Sequence file formats

FASTA format

The first line starts with >, then a word for the name of the sequence and the rest of the line is a description of the sequence. The remaining lines contain the sequence itself. Blank lines, spaces or other symbols (dashes, underscores, periods) are ignored.

 >rnase This is the rnase sequence
DVSGTVCLSALPPEATDTLNLIASDGPFPYSQDGVVFQNRESVLPTQSYGYYHEYTVITPGARTRGTRRIICGE
ATQEDYYTGDHYATFSLIDQTC

PIR format

A PIR (sometimes called NBRF) file contains one or more sequences in the form: Line 1: ">P1;" which includes a two-letter code defining the sequence type (P1, F1, DL, DC, RL, RC, or XX) followed by the database ID code. Line 2: text description of the sequence. Lines 3+: the sequence, which can include white space and '-' (that will be ignored) ending with "*" character. Optionally these can be followed by more lines describing the sequence. Example:

>P1; RNASE
Chain A for Rnase
DVSGTVCLSALPPEATDTLNLIASDGPFPYSQDGVVFQNRESVLPTQSYGYYHEYTVITPGARTRGTRRIICGE
ATQEDYYTGDHYATFSLIDQTC*

Uniprot XML format

A file in this format begins like:

<?xml version='1.0' encoding='UTF-8'?>
<uniprot xmlns="http://uniprot.org/uniprot" xmlns:xsi="http://www.w3.org/2001/XMLSchema-instance" xsi:schemaLocation="http://uniprot.org/uniprot http://www.uniprot.org/support/docs/uniprot.xsd">
<entry dataset="Swiss-Prot" created="1997-11-01" modified="2015-02-04" version="125">
<accession>Q02555</accession>
<accession>D6W065</accession>
<accession>Q04008</accession>
<accession>Q05038</accession>

CCP4i2 may download such files from the Uniprot website and save them in the project download directory.

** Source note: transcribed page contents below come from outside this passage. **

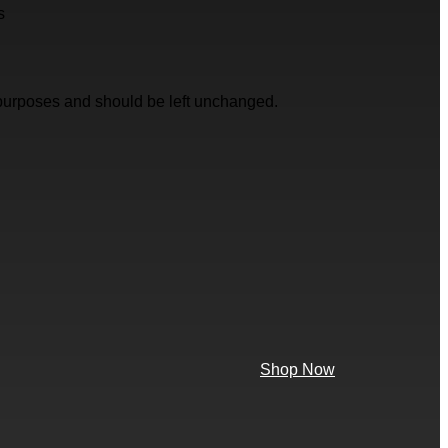
s
on purposes and should be left unchanged.
Shop Now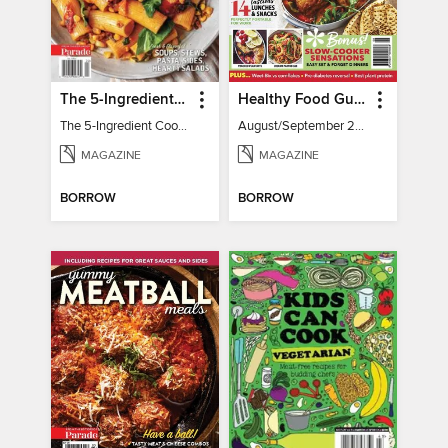
The 5-Ingredient Cookbook
Healthy Food Guide
The 5-Ingredient Cookbook
August/September 2026
MAGAZINE
MAGAZINE
BORROW
BORROW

Sequence alignments in CCP4i2

Sequence alignments are used in CCP4i2 to create better molecular replacement models using the Truncate search model or Edit search model tools. There is an Align sequences with Clustalw task to align two or more sequences or an alignment from an alternative source can be used.

Alignment file formats

Aligment files contain multiple sequences formatted to indicate the equivalent residues. This usually requires spaces or dashes in an individual sequence where there is no equivalent residue. Alignment files often have extra 'consensus' lines with symbols indicating, for example, conserved residues.

Files from PsiBlast or HHPred servers such as http://www.ebi.ac.uk/Tools/sss/psiblast/ and http://toolkit.tuebingen.mpg.de/hhpred may contain mutliple sets of alignments and the CCP4i2 Import an alignment interface allows you to select one of those alignments to export in Clustal format.

FASTA format

The format is the same as the sequence format described above but with multiple sequences which may contain spaces or dashes.

Clustal format

The first line begins "CLUSTAL W" or "CLUSTALW" and can then have annotation which is followed by blank lines that are ignored. There are one or more blocks of sequence data separated by blank lines. Each block consists of one line for each sequence followed by a line showing the sequence conservation. The sequence line consists of the sequence name, white space and up to 60 sequence symbols. There can be white space and a cumulative count of residues for the sequence. The block ends with line showing the degree of conservation for the columns of the alignment in this block. Gaps in sequences are represented using hyphens.
The characters used to represent the degree of conservation are

*	all residues or nucleotides in that column are identical
:	conserved substitutions have been observed
.	semi-conserved substitutions have been observed
	no match

CLUSTAL 2.1 multiple sequence alignment


rnase_A         --------------------------------------------------DVSGTVCLS-
1vjf_A          MKTRADLFAFFDAHGVDHKTLDHPPVFRVEEGLEIKAAMPGGHTKNLFLKDAKGQLWLIS
                                                                  *..* : *  

rnase_A         ALPPEATDT--LNLIASDGPFPYSQDGVVFQNRESVLP--TQSYGYYHEYT-----VITP
1vjf_A          ALGETTIDLKKLHHVIGSGRLSFGPQEMMLETLG-VTPGSVTAFGLINDTEKRVRFVLDK
                **   : *   *: : ..* :.:. : ::::.   * *  . ::*  ::       *:  

rnase_A         GART---------RGTRRIICGEATQEDYYTG----DHYATFSLIDQTC
1vjf_A          ALADSDPVNFHPLKNDATTAVSQAGLRRFLAALGVEPMIVDFAAMEVVG
                .            :.      .:*  . : :.       . *: :: .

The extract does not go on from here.